Последним даже не словом, а своеобразным моральным жестом Горького в отношении Толстого, не бога, а человека, было его публичное, 1924 года, выступление в берлинском журнале «Беседа» в защиту уже покойной Софьи Андреевны Толстой. Поводом к написанию статьи Горького «О С. А. Толстой» послужила книга В. Г. Черткова «Уход Толстого» (Берлин, 1922), в которой известный последователь учения Льва Толстого показал его «уход» как результат исключительно «семейной драмы», тенденциозно изобразив при этом жену Толстого, мать его большого семейства.
Это страшно возмутило Горького!
«Полагаю, — пишет он, — что я могу говорить о ней совершенно беспристрастно, потому что она мне очень не нравилась, а я не пользовался ее симпатиями, чего она, человек прямодушный, не скрывала от меня.
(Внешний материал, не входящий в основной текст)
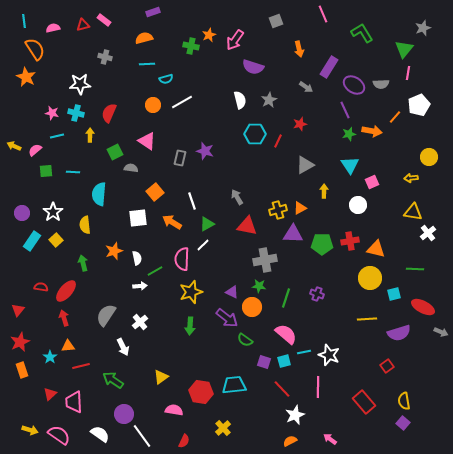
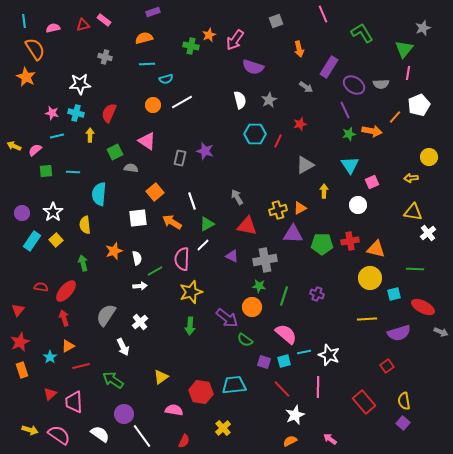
purple triangle at (232, 292): moved 36 px up
green line at (286, 298): moved 2 px left, 2 px up
orange triangle at (68, 346): rotated 24 degrees counterclockwise
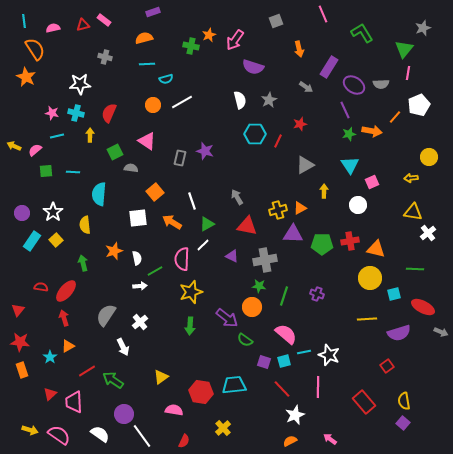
red star at (20, 342): rotated 30 degrees clockwise
red line at (81, 366): moved 6 px right, 5 px down; rotated 18 degrees counterclockwise
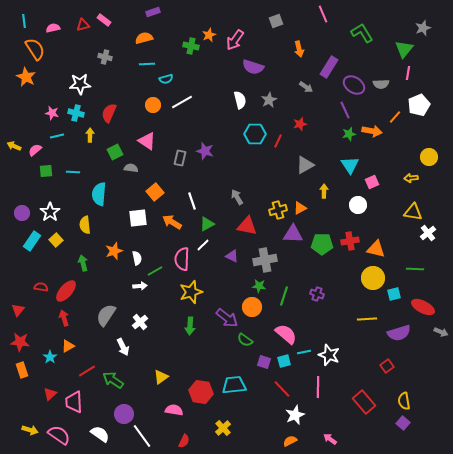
white star at (53, 212): moved 3 px left
yellow circle at (370, 278): moved 3 px right
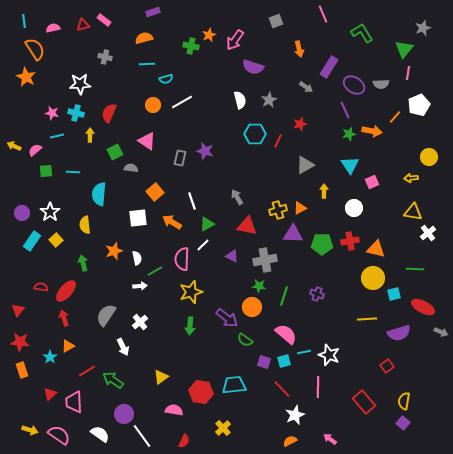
white circle at (358, 205): moved 4 px left, 3 px down
yellow semicircle at (404, 401): rotated 18 degrees clockwise
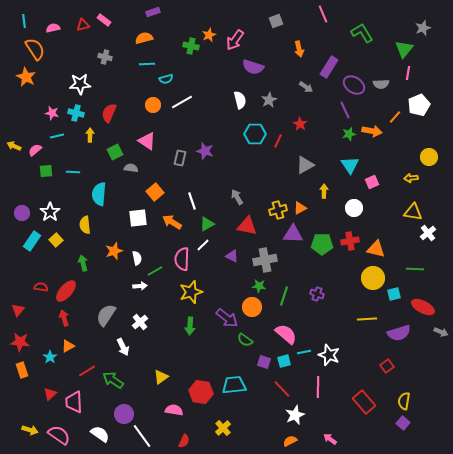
red star at (300, 124): rotated 24 degrees counterclockwise
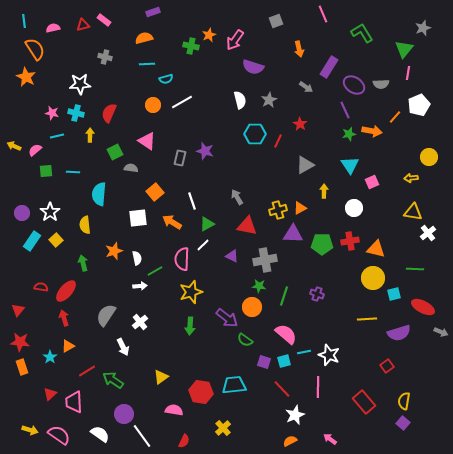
orange rectangle at (22, 370): moved 3 px up
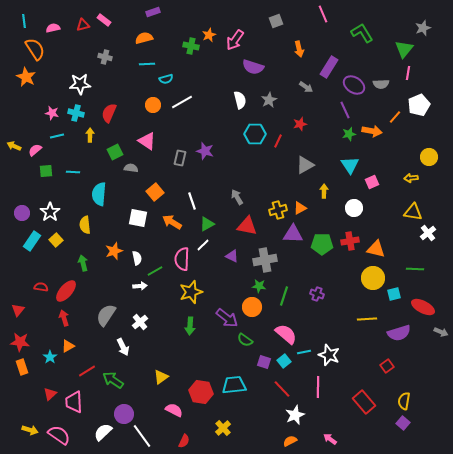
red star at (300, 124): rotated 24 degrees clockwise
white square at (138, 218): rotated 18 degrees clockwise
cyan square at (284, 361): rotated 24 degrees counterclockwise
pink semicircle at (174, 410): rotated 18 degrees clockwise
white semicircle at (100, 434): moved 3 px right, 2 px up; rotated 78 degrees counterclockwise
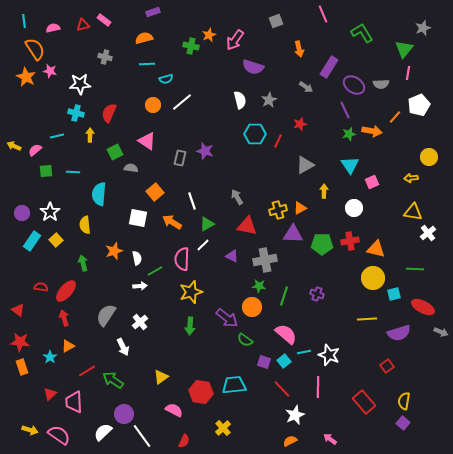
white line at (182, 102): rotated 10 degrees counterclockwise
pink star at (52, 113): moved 2 px left, 42 px up
red triangle at (18, 310): rotated 32 degrees counterclockwise
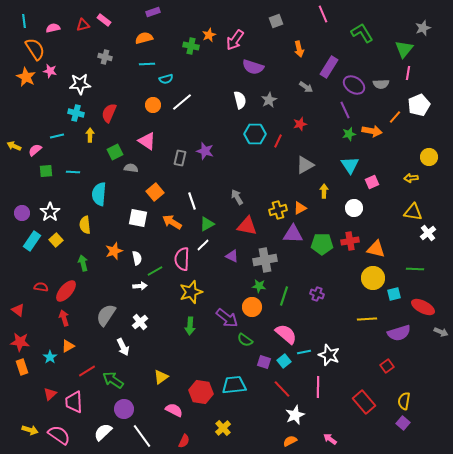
purple circle at (124, 414): moved 5 px up
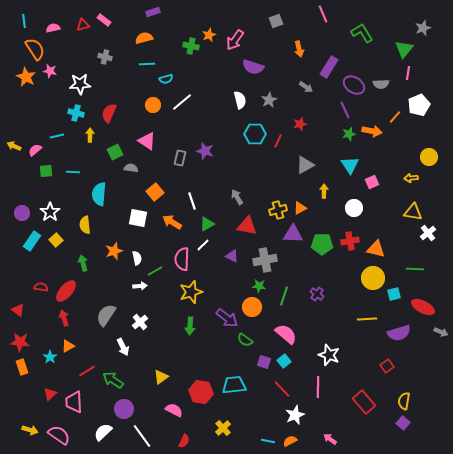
purple cross at (317, 294): rotated 16 degrees clockwise
cyan line at (304, 352): moved 36 px left, 89 px down; rotated 24 degrees clockwise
Ее отношение ко мне нередко принимало характер даже обидный, но — не обижало, ибо я хорошо видел, что она рассматривает большинство людей, окружавших ее великомученика мужа, как мух, комаров, вообще — как паразитов.
Возможно, что ревность ее к чужим людям иногда огорчала Льва Толстого. Здесь для остроумных людей является удобный случай вспомнить басню „Пустынник и Медведь“. Но будет еще более уместно и умно, если они представят себе, как велика и густа была туча мух, окружавших великого писателя, и как надоедливы были некоторые из паразитов, кормившихся от духа его. Каждая муха стремилась оставить след свой в жизни и в памяти Толстого, и среди них были столь назойливые, что вызвали бы ненависть даже в любвеобильном Франциске Ассизском. Тем более естественно было враждебное отношение к ним Софьи Андреевны, человека страстного. Сам же Лев Толстой, как все великие художники, относился к людям очень снисходительно; у него были свои, оригинальные оценки, часто совершенно не совпадавшие с установленной моралью; в „Дневнике“ 1852 г. он записал об одном знакомом своем:
„Если б у него не было страсти к собакам, он был бы отъявленный мерзавец“».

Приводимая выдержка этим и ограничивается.